Straight people ask why gays have such a good fashion sense. Baby, we didn’t spend all that time in the closet for nothing.
You know a piranha can devour a small child in 30 seconds. Anyway, I lost my job at the aquarium today.
Knob Klondike I want Ellen Poobiess please I want big jucy pobs in me right now Ellen girl give milk boob to me with good Pochyy babie
how do Asians name their babies? They throw pots and pans around ‘Ching, Chang, Clang’
What’s red and goes 100 miles per hour
~babies in a blender 😌
What do you call a baby potato 🥔?
Small Fry!
How do I feed the baby with my pants on?
I was going to tell a joke about babies, but I decided to abort.

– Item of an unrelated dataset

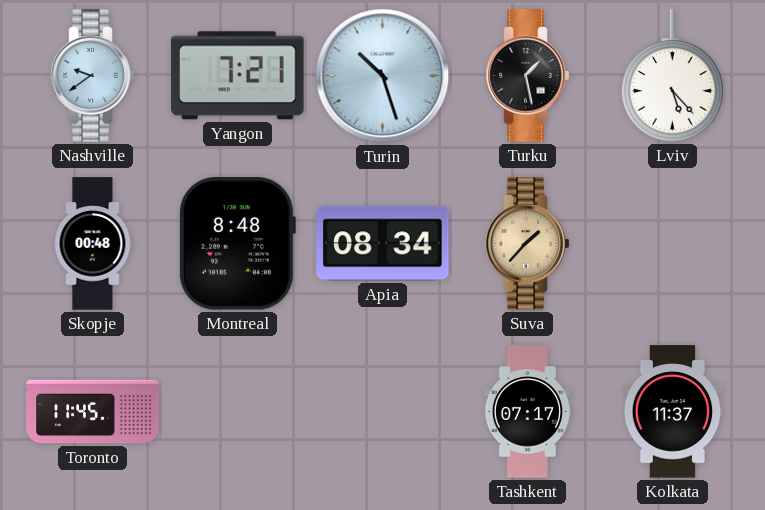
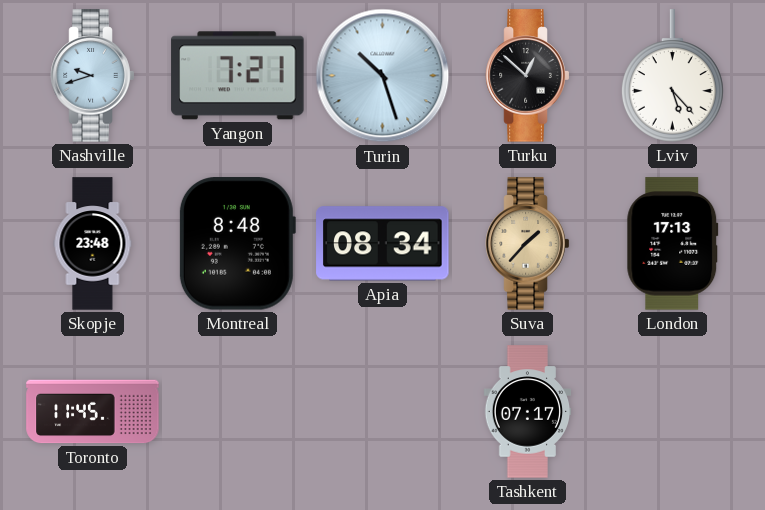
Nashville: 9:39 -> 9:42
Turku: 1:28 -> 12:52
Skopje: 00:48 -> 23:48
London: none -> 17:13
Kolkata: 11:37 -> none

What's red and bad for your teeth? A brick.
One day leaf asks mom, “mom, why am I named leaf?” Mom says “because when you were a baby a leaf fell on your head.” The next day feather asks mom “ mommy, why am I named feather?” Mom says “ when your were a baby a feather fell on your head.” The next day brick asks mom “rhsisvrkanx” mom says, shut up brick!
What's the difference between a million dollars and a million dead babies?
I don't have a million dollars laying around my house.
Baby 🍼
What's the difference between Jesus and a dead, naked baby.
I don't worship Jesus.
What time is it when you can smell smoke 💨 inside? Time to get outside
If olive oil is made of olives, then baby oil is made of...
What time do babies get dirty?
Playtime.
Why are lamps so scared? Because someone might throw them away.
Why are baby elephants 🐘 so smart? To hang out with friends
Why are cows 🐮 so big? To scare babies 👶
What kind of ankle are you? A broken ankle.